The difference in cost means many things to each airline. You have to factor in pay rates for each aircraft type, fuel costs and financing costs. Under WS market conditions, with commonality considerations, the gap might be $500 per hour, and nobody begrudges WS for choosing the -600, even if it an overly heavy "stump" that the market is rejecting along with the A318. For WS, the plane makes sense. PERIOD. No argument.

(Mind you, I wonder when that analysis was made what fuel prices were and how higher fuel prices have widened that gap. There is no getting around the fact that the -600 is one-third heavier; weight is fuel. And that $500 per hour is nevertheless a difference of $6,000 per high utilization day or about $1.8 million per plane over the course of a year assuming one day a week on the ground.

Under AC's cost/revenue conditions, the relative savings can be much greater because of the variability in wage scales and a breath-taking price. AC ordering the E-Jets made a statement to airlines around the world about the desirability of EMB vs BBD 75-100 seat products. EMB "paid" for that endorsement with a great price on the E-jets.

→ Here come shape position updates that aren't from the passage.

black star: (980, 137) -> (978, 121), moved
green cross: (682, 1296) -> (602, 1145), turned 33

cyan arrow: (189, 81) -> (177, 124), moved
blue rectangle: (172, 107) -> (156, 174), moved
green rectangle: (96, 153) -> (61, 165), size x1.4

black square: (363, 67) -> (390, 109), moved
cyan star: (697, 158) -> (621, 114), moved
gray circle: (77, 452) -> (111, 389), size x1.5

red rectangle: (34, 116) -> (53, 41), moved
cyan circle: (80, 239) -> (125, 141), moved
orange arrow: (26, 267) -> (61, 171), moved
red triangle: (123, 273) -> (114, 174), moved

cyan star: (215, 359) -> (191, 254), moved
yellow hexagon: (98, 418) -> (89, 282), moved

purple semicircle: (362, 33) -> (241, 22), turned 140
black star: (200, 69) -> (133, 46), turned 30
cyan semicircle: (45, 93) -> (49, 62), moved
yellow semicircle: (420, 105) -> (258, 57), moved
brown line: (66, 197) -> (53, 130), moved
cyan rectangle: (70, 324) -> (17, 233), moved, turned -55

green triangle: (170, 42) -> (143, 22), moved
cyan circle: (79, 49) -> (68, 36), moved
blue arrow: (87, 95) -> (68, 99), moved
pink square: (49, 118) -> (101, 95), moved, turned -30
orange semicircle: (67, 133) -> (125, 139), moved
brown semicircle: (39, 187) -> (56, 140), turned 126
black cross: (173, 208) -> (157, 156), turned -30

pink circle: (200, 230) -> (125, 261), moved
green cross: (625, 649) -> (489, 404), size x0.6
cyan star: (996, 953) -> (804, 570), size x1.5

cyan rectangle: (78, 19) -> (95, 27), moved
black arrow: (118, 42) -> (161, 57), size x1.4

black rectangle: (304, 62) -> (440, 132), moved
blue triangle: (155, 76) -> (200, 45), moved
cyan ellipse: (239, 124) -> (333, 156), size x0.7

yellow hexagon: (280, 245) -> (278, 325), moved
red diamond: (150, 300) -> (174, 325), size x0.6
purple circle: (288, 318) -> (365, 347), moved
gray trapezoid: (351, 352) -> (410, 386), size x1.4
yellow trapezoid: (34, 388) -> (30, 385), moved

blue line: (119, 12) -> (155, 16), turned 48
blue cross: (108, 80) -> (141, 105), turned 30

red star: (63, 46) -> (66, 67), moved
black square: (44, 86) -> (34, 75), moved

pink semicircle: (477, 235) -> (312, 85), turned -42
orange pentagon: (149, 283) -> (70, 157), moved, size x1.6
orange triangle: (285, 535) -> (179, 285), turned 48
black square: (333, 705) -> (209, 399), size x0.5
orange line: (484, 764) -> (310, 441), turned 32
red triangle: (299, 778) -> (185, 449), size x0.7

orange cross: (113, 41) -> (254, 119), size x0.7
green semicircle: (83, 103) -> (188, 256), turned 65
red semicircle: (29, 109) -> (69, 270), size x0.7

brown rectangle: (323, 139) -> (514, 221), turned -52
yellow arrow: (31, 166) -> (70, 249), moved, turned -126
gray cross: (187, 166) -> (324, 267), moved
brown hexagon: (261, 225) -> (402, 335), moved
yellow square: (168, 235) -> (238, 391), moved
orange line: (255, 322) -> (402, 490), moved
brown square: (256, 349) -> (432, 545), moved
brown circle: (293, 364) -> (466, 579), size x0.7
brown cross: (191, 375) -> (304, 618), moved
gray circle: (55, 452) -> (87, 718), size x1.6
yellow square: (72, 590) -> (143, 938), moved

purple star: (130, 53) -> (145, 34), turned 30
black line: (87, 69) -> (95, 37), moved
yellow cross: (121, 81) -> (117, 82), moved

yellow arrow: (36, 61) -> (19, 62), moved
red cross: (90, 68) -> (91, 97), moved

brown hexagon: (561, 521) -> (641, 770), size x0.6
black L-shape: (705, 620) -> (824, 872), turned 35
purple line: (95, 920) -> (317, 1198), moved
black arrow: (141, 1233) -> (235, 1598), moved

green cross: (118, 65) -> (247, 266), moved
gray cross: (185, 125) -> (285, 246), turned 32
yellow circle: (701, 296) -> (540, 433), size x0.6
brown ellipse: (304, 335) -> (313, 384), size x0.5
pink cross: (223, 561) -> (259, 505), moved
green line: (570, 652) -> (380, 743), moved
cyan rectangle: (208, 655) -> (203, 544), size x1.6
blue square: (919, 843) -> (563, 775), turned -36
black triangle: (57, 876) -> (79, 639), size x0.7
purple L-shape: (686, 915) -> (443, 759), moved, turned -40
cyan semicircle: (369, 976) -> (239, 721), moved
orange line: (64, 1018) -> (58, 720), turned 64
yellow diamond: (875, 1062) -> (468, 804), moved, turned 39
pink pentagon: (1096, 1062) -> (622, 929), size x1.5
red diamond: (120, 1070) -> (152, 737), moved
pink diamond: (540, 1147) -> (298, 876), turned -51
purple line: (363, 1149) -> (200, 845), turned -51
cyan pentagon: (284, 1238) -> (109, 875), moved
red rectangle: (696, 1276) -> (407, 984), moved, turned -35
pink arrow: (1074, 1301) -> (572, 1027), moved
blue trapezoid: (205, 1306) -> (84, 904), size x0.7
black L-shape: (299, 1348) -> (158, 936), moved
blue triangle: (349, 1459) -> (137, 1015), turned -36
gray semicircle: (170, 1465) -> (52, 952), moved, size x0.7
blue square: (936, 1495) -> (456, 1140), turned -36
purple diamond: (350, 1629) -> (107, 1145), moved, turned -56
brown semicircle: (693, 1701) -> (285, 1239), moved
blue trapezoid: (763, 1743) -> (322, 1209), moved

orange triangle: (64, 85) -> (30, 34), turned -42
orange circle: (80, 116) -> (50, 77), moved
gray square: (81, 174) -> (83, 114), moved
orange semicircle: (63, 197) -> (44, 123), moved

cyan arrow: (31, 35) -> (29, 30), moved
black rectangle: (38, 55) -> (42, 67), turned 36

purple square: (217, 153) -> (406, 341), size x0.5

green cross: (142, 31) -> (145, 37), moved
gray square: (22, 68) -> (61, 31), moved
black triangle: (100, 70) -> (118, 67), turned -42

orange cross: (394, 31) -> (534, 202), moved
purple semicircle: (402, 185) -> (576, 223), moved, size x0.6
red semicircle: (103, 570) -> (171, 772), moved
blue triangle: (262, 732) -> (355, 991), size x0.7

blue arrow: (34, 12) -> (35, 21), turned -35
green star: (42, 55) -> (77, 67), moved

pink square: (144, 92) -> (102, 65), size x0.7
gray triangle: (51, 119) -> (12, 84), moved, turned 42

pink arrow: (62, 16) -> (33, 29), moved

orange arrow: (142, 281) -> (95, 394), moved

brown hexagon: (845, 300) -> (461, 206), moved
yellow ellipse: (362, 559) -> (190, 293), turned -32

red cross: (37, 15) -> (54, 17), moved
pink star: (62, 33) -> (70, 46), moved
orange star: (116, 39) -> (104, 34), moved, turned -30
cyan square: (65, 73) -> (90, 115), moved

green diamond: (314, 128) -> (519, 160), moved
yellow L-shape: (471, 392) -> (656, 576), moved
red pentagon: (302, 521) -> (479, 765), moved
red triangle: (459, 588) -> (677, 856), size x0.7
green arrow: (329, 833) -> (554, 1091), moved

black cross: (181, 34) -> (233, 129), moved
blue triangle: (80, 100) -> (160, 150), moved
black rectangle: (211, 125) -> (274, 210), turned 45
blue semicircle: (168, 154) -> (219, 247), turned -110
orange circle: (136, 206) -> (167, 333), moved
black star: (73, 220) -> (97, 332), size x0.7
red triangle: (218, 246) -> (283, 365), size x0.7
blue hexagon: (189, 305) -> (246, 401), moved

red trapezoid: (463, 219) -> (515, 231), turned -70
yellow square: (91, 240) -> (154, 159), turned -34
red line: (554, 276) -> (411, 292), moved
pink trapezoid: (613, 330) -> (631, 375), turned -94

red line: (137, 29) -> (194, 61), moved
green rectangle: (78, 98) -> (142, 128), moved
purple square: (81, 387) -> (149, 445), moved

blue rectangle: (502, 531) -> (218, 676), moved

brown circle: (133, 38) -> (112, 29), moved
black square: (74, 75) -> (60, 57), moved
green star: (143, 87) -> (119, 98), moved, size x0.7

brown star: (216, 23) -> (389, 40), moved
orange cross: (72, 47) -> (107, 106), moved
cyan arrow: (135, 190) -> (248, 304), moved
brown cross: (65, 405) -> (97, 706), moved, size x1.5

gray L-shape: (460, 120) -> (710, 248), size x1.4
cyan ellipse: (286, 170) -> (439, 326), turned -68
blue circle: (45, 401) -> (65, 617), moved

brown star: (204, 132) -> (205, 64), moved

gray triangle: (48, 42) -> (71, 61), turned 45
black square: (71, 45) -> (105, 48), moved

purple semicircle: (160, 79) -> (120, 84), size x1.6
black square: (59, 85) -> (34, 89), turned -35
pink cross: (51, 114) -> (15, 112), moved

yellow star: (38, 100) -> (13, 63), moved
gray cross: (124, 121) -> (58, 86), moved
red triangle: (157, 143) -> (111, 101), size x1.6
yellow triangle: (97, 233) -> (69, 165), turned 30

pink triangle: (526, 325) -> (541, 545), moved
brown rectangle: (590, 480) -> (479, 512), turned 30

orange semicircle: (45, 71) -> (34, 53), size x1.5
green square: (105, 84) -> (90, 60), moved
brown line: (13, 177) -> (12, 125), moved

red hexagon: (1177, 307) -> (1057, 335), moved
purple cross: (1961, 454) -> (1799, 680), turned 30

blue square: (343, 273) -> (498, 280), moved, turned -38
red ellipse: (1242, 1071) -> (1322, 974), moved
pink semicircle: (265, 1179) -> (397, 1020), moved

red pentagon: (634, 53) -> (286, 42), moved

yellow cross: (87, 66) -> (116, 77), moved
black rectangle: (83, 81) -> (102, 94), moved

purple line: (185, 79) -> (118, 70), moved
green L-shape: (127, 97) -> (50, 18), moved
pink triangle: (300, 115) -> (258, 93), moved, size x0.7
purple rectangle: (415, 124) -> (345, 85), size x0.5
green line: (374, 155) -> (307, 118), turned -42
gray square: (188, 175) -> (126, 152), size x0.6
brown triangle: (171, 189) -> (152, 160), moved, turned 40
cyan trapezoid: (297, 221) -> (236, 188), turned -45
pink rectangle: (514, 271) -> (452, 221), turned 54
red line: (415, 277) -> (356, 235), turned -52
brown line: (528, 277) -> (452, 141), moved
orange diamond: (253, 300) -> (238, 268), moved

While WS has common-rated pilots, AC will have differentiated pay scales, with the E175 and E190 drivers earning significantly less than the Airbus jockies (though many E drivers will be moving off the CRJ-100/200s so it's not exactly a pay cut for them). The point is, and this is what is lost on most people attempting to analyze AC's smaller jet concept, AC isn't benchmarking the E-jets against WS, it's benchmarking against its own cost/revenue profile. AC knows what flights and routes regularly have loads under 100 passengers, and it knows what developmental routes with fewer than 100 passengers per flight are out there and capable of turning a profit with a suitably sized aircraft. It will use the E-jets to sub for older A320s that will be reassigned or, more likely, sent back to lessors. Each substitution will generate aggregate trip savings on the order of 20-30% without the loss of any revenue.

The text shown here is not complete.